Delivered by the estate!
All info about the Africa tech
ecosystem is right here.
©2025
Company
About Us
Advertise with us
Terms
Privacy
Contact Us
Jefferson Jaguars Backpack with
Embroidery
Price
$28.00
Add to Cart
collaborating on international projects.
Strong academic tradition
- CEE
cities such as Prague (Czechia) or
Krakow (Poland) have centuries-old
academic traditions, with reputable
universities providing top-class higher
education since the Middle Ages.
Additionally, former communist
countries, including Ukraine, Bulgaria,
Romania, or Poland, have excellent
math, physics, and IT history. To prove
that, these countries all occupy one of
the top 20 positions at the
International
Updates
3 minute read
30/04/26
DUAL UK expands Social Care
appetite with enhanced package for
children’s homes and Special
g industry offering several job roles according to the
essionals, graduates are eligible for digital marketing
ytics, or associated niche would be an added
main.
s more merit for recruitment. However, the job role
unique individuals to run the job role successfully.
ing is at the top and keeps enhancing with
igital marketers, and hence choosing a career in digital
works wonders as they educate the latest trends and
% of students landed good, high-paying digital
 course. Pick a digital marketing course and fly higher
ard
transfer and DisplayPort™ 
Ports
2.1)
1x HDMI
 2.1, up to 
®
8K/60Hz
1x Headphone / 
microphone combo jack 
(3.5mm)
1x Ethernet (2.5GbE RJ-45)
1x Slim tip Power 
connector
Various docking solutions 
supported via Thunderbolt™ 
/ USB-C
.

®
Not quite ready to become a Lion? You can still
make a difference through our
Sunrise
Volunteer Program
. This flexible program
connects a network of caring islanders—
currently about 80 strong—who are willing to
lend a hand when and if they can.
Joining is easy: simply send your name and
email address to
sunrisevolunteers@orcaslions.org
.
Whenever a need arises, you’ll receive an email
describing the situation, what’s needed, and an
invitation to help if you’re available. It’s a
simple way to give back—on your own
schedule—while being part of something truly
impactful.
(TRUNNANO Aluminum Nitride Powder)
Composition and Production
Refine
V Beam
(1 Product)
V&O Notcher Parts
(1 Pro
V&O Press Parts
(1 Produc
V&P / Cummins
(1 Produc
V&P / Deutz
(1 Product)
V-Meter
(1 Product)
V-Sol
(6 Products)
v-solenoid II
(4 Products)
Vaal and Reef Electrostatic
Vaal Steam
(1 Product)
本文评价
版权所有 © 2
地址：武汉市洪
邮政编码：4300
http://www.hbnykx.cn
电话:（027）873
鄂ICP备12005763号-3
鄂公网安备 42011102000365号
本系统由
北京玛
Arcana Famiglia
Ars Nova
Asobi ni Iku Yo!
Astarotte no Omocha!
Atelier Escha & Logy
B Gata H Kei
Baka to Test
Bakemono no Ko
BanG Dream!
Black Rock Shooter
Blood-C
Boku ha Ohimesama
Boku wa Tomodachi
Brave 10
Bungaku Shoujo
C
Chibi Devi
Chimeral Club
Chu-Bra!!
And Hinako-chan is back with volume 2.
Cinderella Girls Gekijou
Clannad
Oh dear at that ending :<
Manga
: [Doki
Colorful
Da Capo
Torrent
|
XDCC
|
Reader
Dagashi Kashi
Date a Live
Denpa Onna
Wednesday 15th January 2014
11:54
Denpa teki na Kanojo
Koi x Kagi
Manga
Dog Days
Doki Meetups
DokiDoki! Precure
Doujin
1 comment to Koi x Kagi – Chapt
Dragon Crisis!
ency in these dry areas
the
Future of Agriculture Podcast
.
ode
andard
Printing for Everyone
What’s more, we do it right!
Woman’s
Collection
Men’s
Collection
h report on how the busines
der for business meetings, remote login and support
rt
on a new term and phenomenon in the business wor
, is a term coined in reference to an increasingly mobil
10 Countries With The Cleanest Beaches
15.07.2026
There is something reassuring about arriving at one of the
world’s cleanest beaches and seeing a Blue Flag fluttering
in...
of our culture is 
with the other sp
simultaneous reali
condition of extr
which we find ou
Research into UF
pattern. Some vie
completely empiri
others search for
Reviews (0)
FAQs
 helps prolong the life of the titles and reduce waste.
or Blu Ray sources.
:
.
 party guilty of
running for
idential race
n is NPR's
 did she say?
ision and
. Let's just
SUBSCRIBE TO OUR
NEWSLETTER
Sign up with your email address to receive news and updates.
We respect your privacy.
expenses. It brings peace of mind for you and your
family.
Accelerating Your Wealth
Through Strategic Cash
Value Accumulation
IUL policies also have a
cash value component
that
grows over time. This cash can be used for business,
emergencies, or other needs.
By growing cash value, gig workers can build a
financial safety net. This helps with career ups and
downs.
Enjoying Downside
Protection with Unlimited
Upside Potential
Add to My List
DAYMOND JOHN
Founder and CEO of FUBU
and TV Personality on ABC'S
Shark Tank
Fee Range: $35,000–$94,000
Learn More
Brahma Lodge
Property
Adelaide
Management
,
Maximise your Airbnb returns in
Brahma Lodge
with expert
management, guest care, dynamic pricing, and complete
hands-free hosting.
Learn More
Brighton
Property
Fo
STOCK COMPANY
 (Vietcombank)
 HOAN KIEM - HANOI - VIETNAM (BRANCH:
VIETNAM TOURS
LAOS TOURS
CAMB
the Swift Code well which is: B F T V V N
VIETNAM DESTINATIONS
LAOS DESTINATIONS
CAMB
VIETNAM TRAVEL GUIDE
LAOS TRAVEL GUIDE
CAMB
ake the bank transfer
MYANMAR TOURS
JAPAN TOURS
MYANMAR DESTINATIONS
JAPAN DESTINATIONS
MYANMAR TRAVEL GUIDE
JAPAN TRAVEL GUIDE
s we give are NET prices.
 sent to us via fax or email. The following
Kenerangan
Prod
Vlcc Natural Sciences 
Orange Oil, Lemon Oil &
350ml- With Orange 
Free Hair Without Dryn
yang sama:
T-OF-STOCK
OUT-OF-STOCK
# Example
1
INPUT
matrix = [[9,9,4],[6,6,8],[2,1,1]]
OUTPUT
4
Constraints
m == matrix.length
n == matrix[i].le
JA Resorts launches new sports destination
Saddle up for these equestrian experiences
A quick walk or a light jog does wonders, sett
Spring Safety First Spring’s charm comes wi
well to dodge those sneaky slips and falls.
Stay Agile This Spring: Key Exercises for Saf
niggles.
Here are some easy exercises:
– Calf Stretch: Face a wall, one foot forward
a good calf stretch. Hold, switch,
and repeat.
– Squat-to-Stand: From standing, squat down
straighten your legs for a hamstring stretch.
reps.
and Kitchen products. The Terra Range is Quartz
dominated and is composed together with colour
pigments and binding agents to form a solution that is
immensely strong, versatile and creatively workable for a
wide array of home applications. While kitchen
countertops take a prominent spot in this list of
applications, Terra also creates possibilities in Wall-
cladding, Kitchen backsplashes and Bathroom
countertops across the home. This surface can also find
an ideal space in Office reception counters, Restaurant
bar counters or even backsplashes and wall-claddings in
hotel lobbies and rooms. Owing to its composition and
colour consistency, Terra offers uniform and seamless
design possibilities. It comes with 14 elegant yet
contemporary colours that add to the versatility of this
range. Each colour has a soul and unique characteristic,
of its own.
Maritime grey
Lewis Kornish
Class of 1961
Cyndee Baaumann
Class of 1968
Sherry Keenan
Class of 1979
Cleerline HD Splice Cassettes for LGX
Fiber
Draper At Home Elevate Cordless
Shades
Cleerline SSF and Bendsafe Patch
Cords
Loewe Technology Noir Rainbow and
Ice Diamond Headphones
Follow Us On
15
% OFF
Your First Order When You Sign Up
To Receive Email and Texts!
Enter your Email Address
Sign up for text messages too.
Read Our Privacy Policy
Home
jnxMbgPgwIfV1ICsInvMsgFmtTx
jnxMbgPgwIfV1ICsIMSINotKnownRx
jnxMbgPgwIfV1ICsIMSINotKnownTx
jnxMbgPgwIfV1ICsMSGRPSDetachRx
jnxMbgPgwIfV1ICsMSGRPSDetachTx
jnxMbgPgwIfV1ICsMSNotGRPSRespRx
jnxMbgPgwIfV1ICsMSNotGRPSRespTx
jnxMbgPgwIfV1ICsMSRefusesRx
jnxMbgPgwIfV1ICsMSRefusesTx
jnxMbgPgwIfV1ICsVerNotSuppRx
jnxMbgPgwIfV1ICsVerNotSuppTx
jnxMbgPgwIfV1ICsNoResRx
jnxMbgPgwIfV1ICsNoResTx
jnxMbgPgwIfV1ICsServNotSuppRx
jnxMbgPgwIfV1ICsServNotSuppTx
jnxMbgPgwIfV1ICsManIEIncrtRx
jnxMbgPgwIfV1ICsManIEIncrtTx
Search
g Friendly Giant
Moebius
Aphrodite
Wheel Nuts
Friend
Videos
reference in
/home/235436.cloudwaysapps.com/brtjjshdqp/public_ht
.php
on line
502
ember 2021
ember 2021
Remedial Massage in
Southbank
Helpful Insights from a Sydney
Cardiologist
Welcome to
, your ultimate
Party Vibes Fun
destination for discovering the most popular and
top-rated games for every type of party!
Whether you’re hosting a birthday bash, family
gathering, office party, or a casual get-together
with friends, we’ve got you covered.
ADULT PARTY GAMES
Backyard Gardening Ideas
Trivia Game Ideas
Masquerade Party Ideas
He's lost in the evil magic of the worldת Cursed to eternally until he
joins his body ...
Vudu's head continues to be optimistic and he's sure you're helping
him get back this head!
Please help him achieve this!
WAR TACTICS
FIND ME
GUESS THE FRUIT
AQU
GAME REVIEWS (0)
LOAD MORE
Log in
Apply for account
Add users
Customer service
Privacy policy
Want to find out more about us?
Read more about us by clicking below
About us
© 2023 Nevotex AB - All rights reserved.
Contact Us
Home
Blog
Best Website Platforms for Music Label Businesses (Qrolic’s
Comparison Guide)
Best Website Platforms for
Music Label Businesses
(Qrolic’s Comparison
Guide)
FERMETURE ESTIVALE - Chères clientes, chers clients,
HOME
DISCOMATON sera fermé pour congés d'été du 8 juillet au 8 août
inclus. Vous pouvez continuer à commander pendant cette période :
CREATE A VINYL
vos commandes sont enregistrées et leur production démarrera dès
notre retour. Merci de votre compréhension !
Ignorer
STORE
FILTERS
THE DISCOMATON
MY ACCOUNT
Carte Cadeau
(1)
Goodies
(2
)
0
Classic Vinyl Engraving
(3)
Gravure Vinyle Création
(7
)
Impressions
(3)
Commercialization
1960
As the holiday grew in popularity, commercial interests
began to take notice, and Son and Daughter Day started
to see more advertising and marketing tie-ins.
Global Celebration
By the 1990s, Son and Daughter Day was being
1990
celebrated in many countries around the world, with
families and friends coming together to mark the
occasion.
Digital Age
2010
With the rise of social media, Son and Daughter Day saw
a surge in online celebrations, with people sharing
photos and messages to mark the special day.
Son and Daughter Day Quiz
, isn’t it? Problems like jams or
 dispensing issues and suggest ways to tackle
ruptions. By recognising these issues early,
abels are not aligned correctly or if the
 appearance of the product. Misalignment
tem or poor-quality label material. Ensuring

***

What to do - From the entries above, give again exactly the lines running from the line with "ake the bank transfer" to the line with "colour consistency, Terra"; include both of those lines.

Task solution -
ake the bank transfer
MYANMAR TOURS
JAPAN TOURS
MYANMAR DESTINATIONS
JAPAN DESTINATIONS
MYANMAR TRAVEL GUIDE
JAPAN TRAVEL GUIDE
s we give are NET prices.
 sent to us via fax or email. The following
Kenerangan
Prod
Vlcc Natural Sciences 
Orange Oil, Lemon Oil &
350ml- With Orange 
Free Hair Without Dryn
yang sama:
T-OF-STOCK
OUT-OF-STOCK
# Example
1
INPUT
matrix = [[9,9,4],[6,6,8],[2,1,1]]
OUTPUT
4
Constraints
m == matrix.length
n == matrix[i].le
JA Resorts launches new sports destination
Saddle up for these equestrian experiences
A quick walk or a light jog does wonders, sett
Spring Safety First Spring’s charm comes wi
well to dodge those sneaky slips and falls.
Stay Agile This Spring: Key Exercises for Saf
niggles.
Here are some easy exercises:
– Calf Stretch: Face a wall, one foot forward
a good calf stretch. Hold, switch,
and repeat.
– Squat-to-Stand: From standing, squat down
straighten your legs for a hamstring stretch.
reps.
and Kitchen products. The Terra Range is Quartz
dominated and is composed together with colour
pigments and binding agents to form a solution that is
immensely strong, versatile and creatively workable for a
wide array of home applications. While kitchen
countertops take a prominent spot in this list of
applications, Terra also creates possibilities in Wall-
cladding, Kitchen backsplashes and Bathroom
countertops across the home. This surface can also find
an ideal space in Office reception counters, Restaurant
bar counters or even backsplashes and wall-claddings in
hotel lobbies and rooms. Owing to its composition and
colour consistency, Terra offers uniform and seamless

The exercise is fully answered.